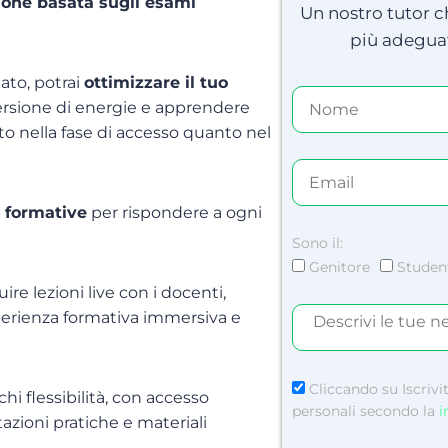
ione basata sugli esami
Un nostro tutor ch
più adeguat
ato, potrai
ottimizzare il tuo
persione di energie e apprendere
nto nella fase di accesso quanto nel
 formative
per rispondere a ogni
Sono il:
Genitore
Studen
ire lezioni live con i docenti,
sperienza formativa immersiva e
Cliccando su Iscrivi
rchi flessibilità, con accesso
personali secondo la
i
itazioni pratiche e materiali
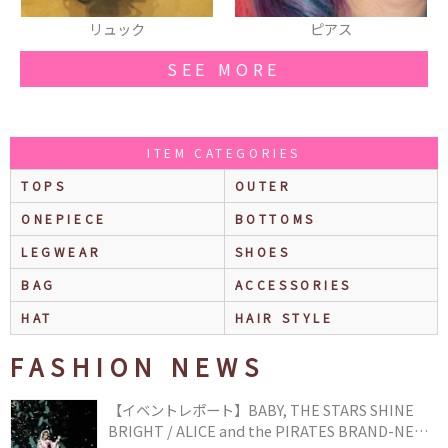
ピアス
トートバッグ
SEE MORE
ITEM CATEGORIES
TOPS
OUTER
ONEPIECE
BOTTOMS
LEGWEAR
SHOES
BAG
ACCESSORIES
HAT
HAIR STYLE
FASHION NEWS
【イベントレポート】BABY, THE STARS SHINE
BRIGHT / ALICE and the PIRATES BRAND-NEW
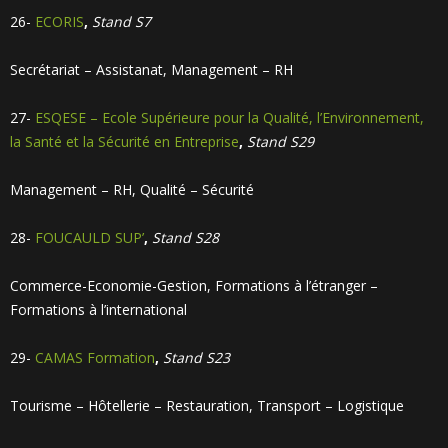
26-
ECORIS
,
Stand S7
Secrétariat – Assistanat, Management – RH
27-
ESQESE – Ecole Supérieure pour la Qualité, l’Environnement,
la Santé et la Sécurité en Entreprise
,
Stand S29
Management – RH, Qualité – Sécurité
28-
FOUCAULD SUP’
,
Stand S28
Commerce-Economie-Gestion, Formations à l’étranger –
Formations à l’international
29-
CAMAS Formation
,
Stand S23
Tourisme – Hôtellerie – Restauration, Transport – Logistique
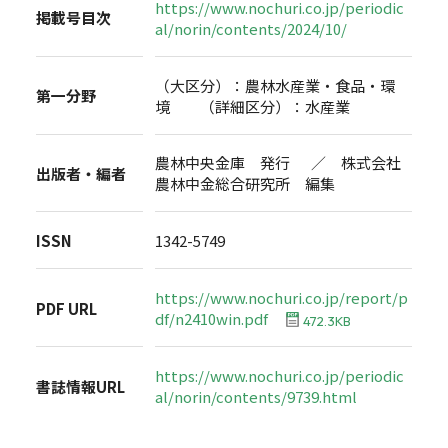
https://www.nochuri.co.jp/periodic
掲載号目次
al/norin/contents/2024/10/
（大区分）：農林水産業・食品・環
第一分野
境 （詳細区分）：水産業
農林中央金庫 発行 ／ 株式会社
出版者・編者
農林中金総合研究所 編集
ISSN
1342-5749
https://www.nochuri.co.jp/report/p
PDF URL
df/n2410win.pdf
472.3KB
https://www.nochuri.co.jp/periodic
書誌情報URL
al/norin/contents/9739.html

Task brief:
Search the entries for the word "Formations". Copy every line where it occurs.

Solution to the problem:
Commerce-Economie-Gestion, Formations à l’étranger –
Formations à l’international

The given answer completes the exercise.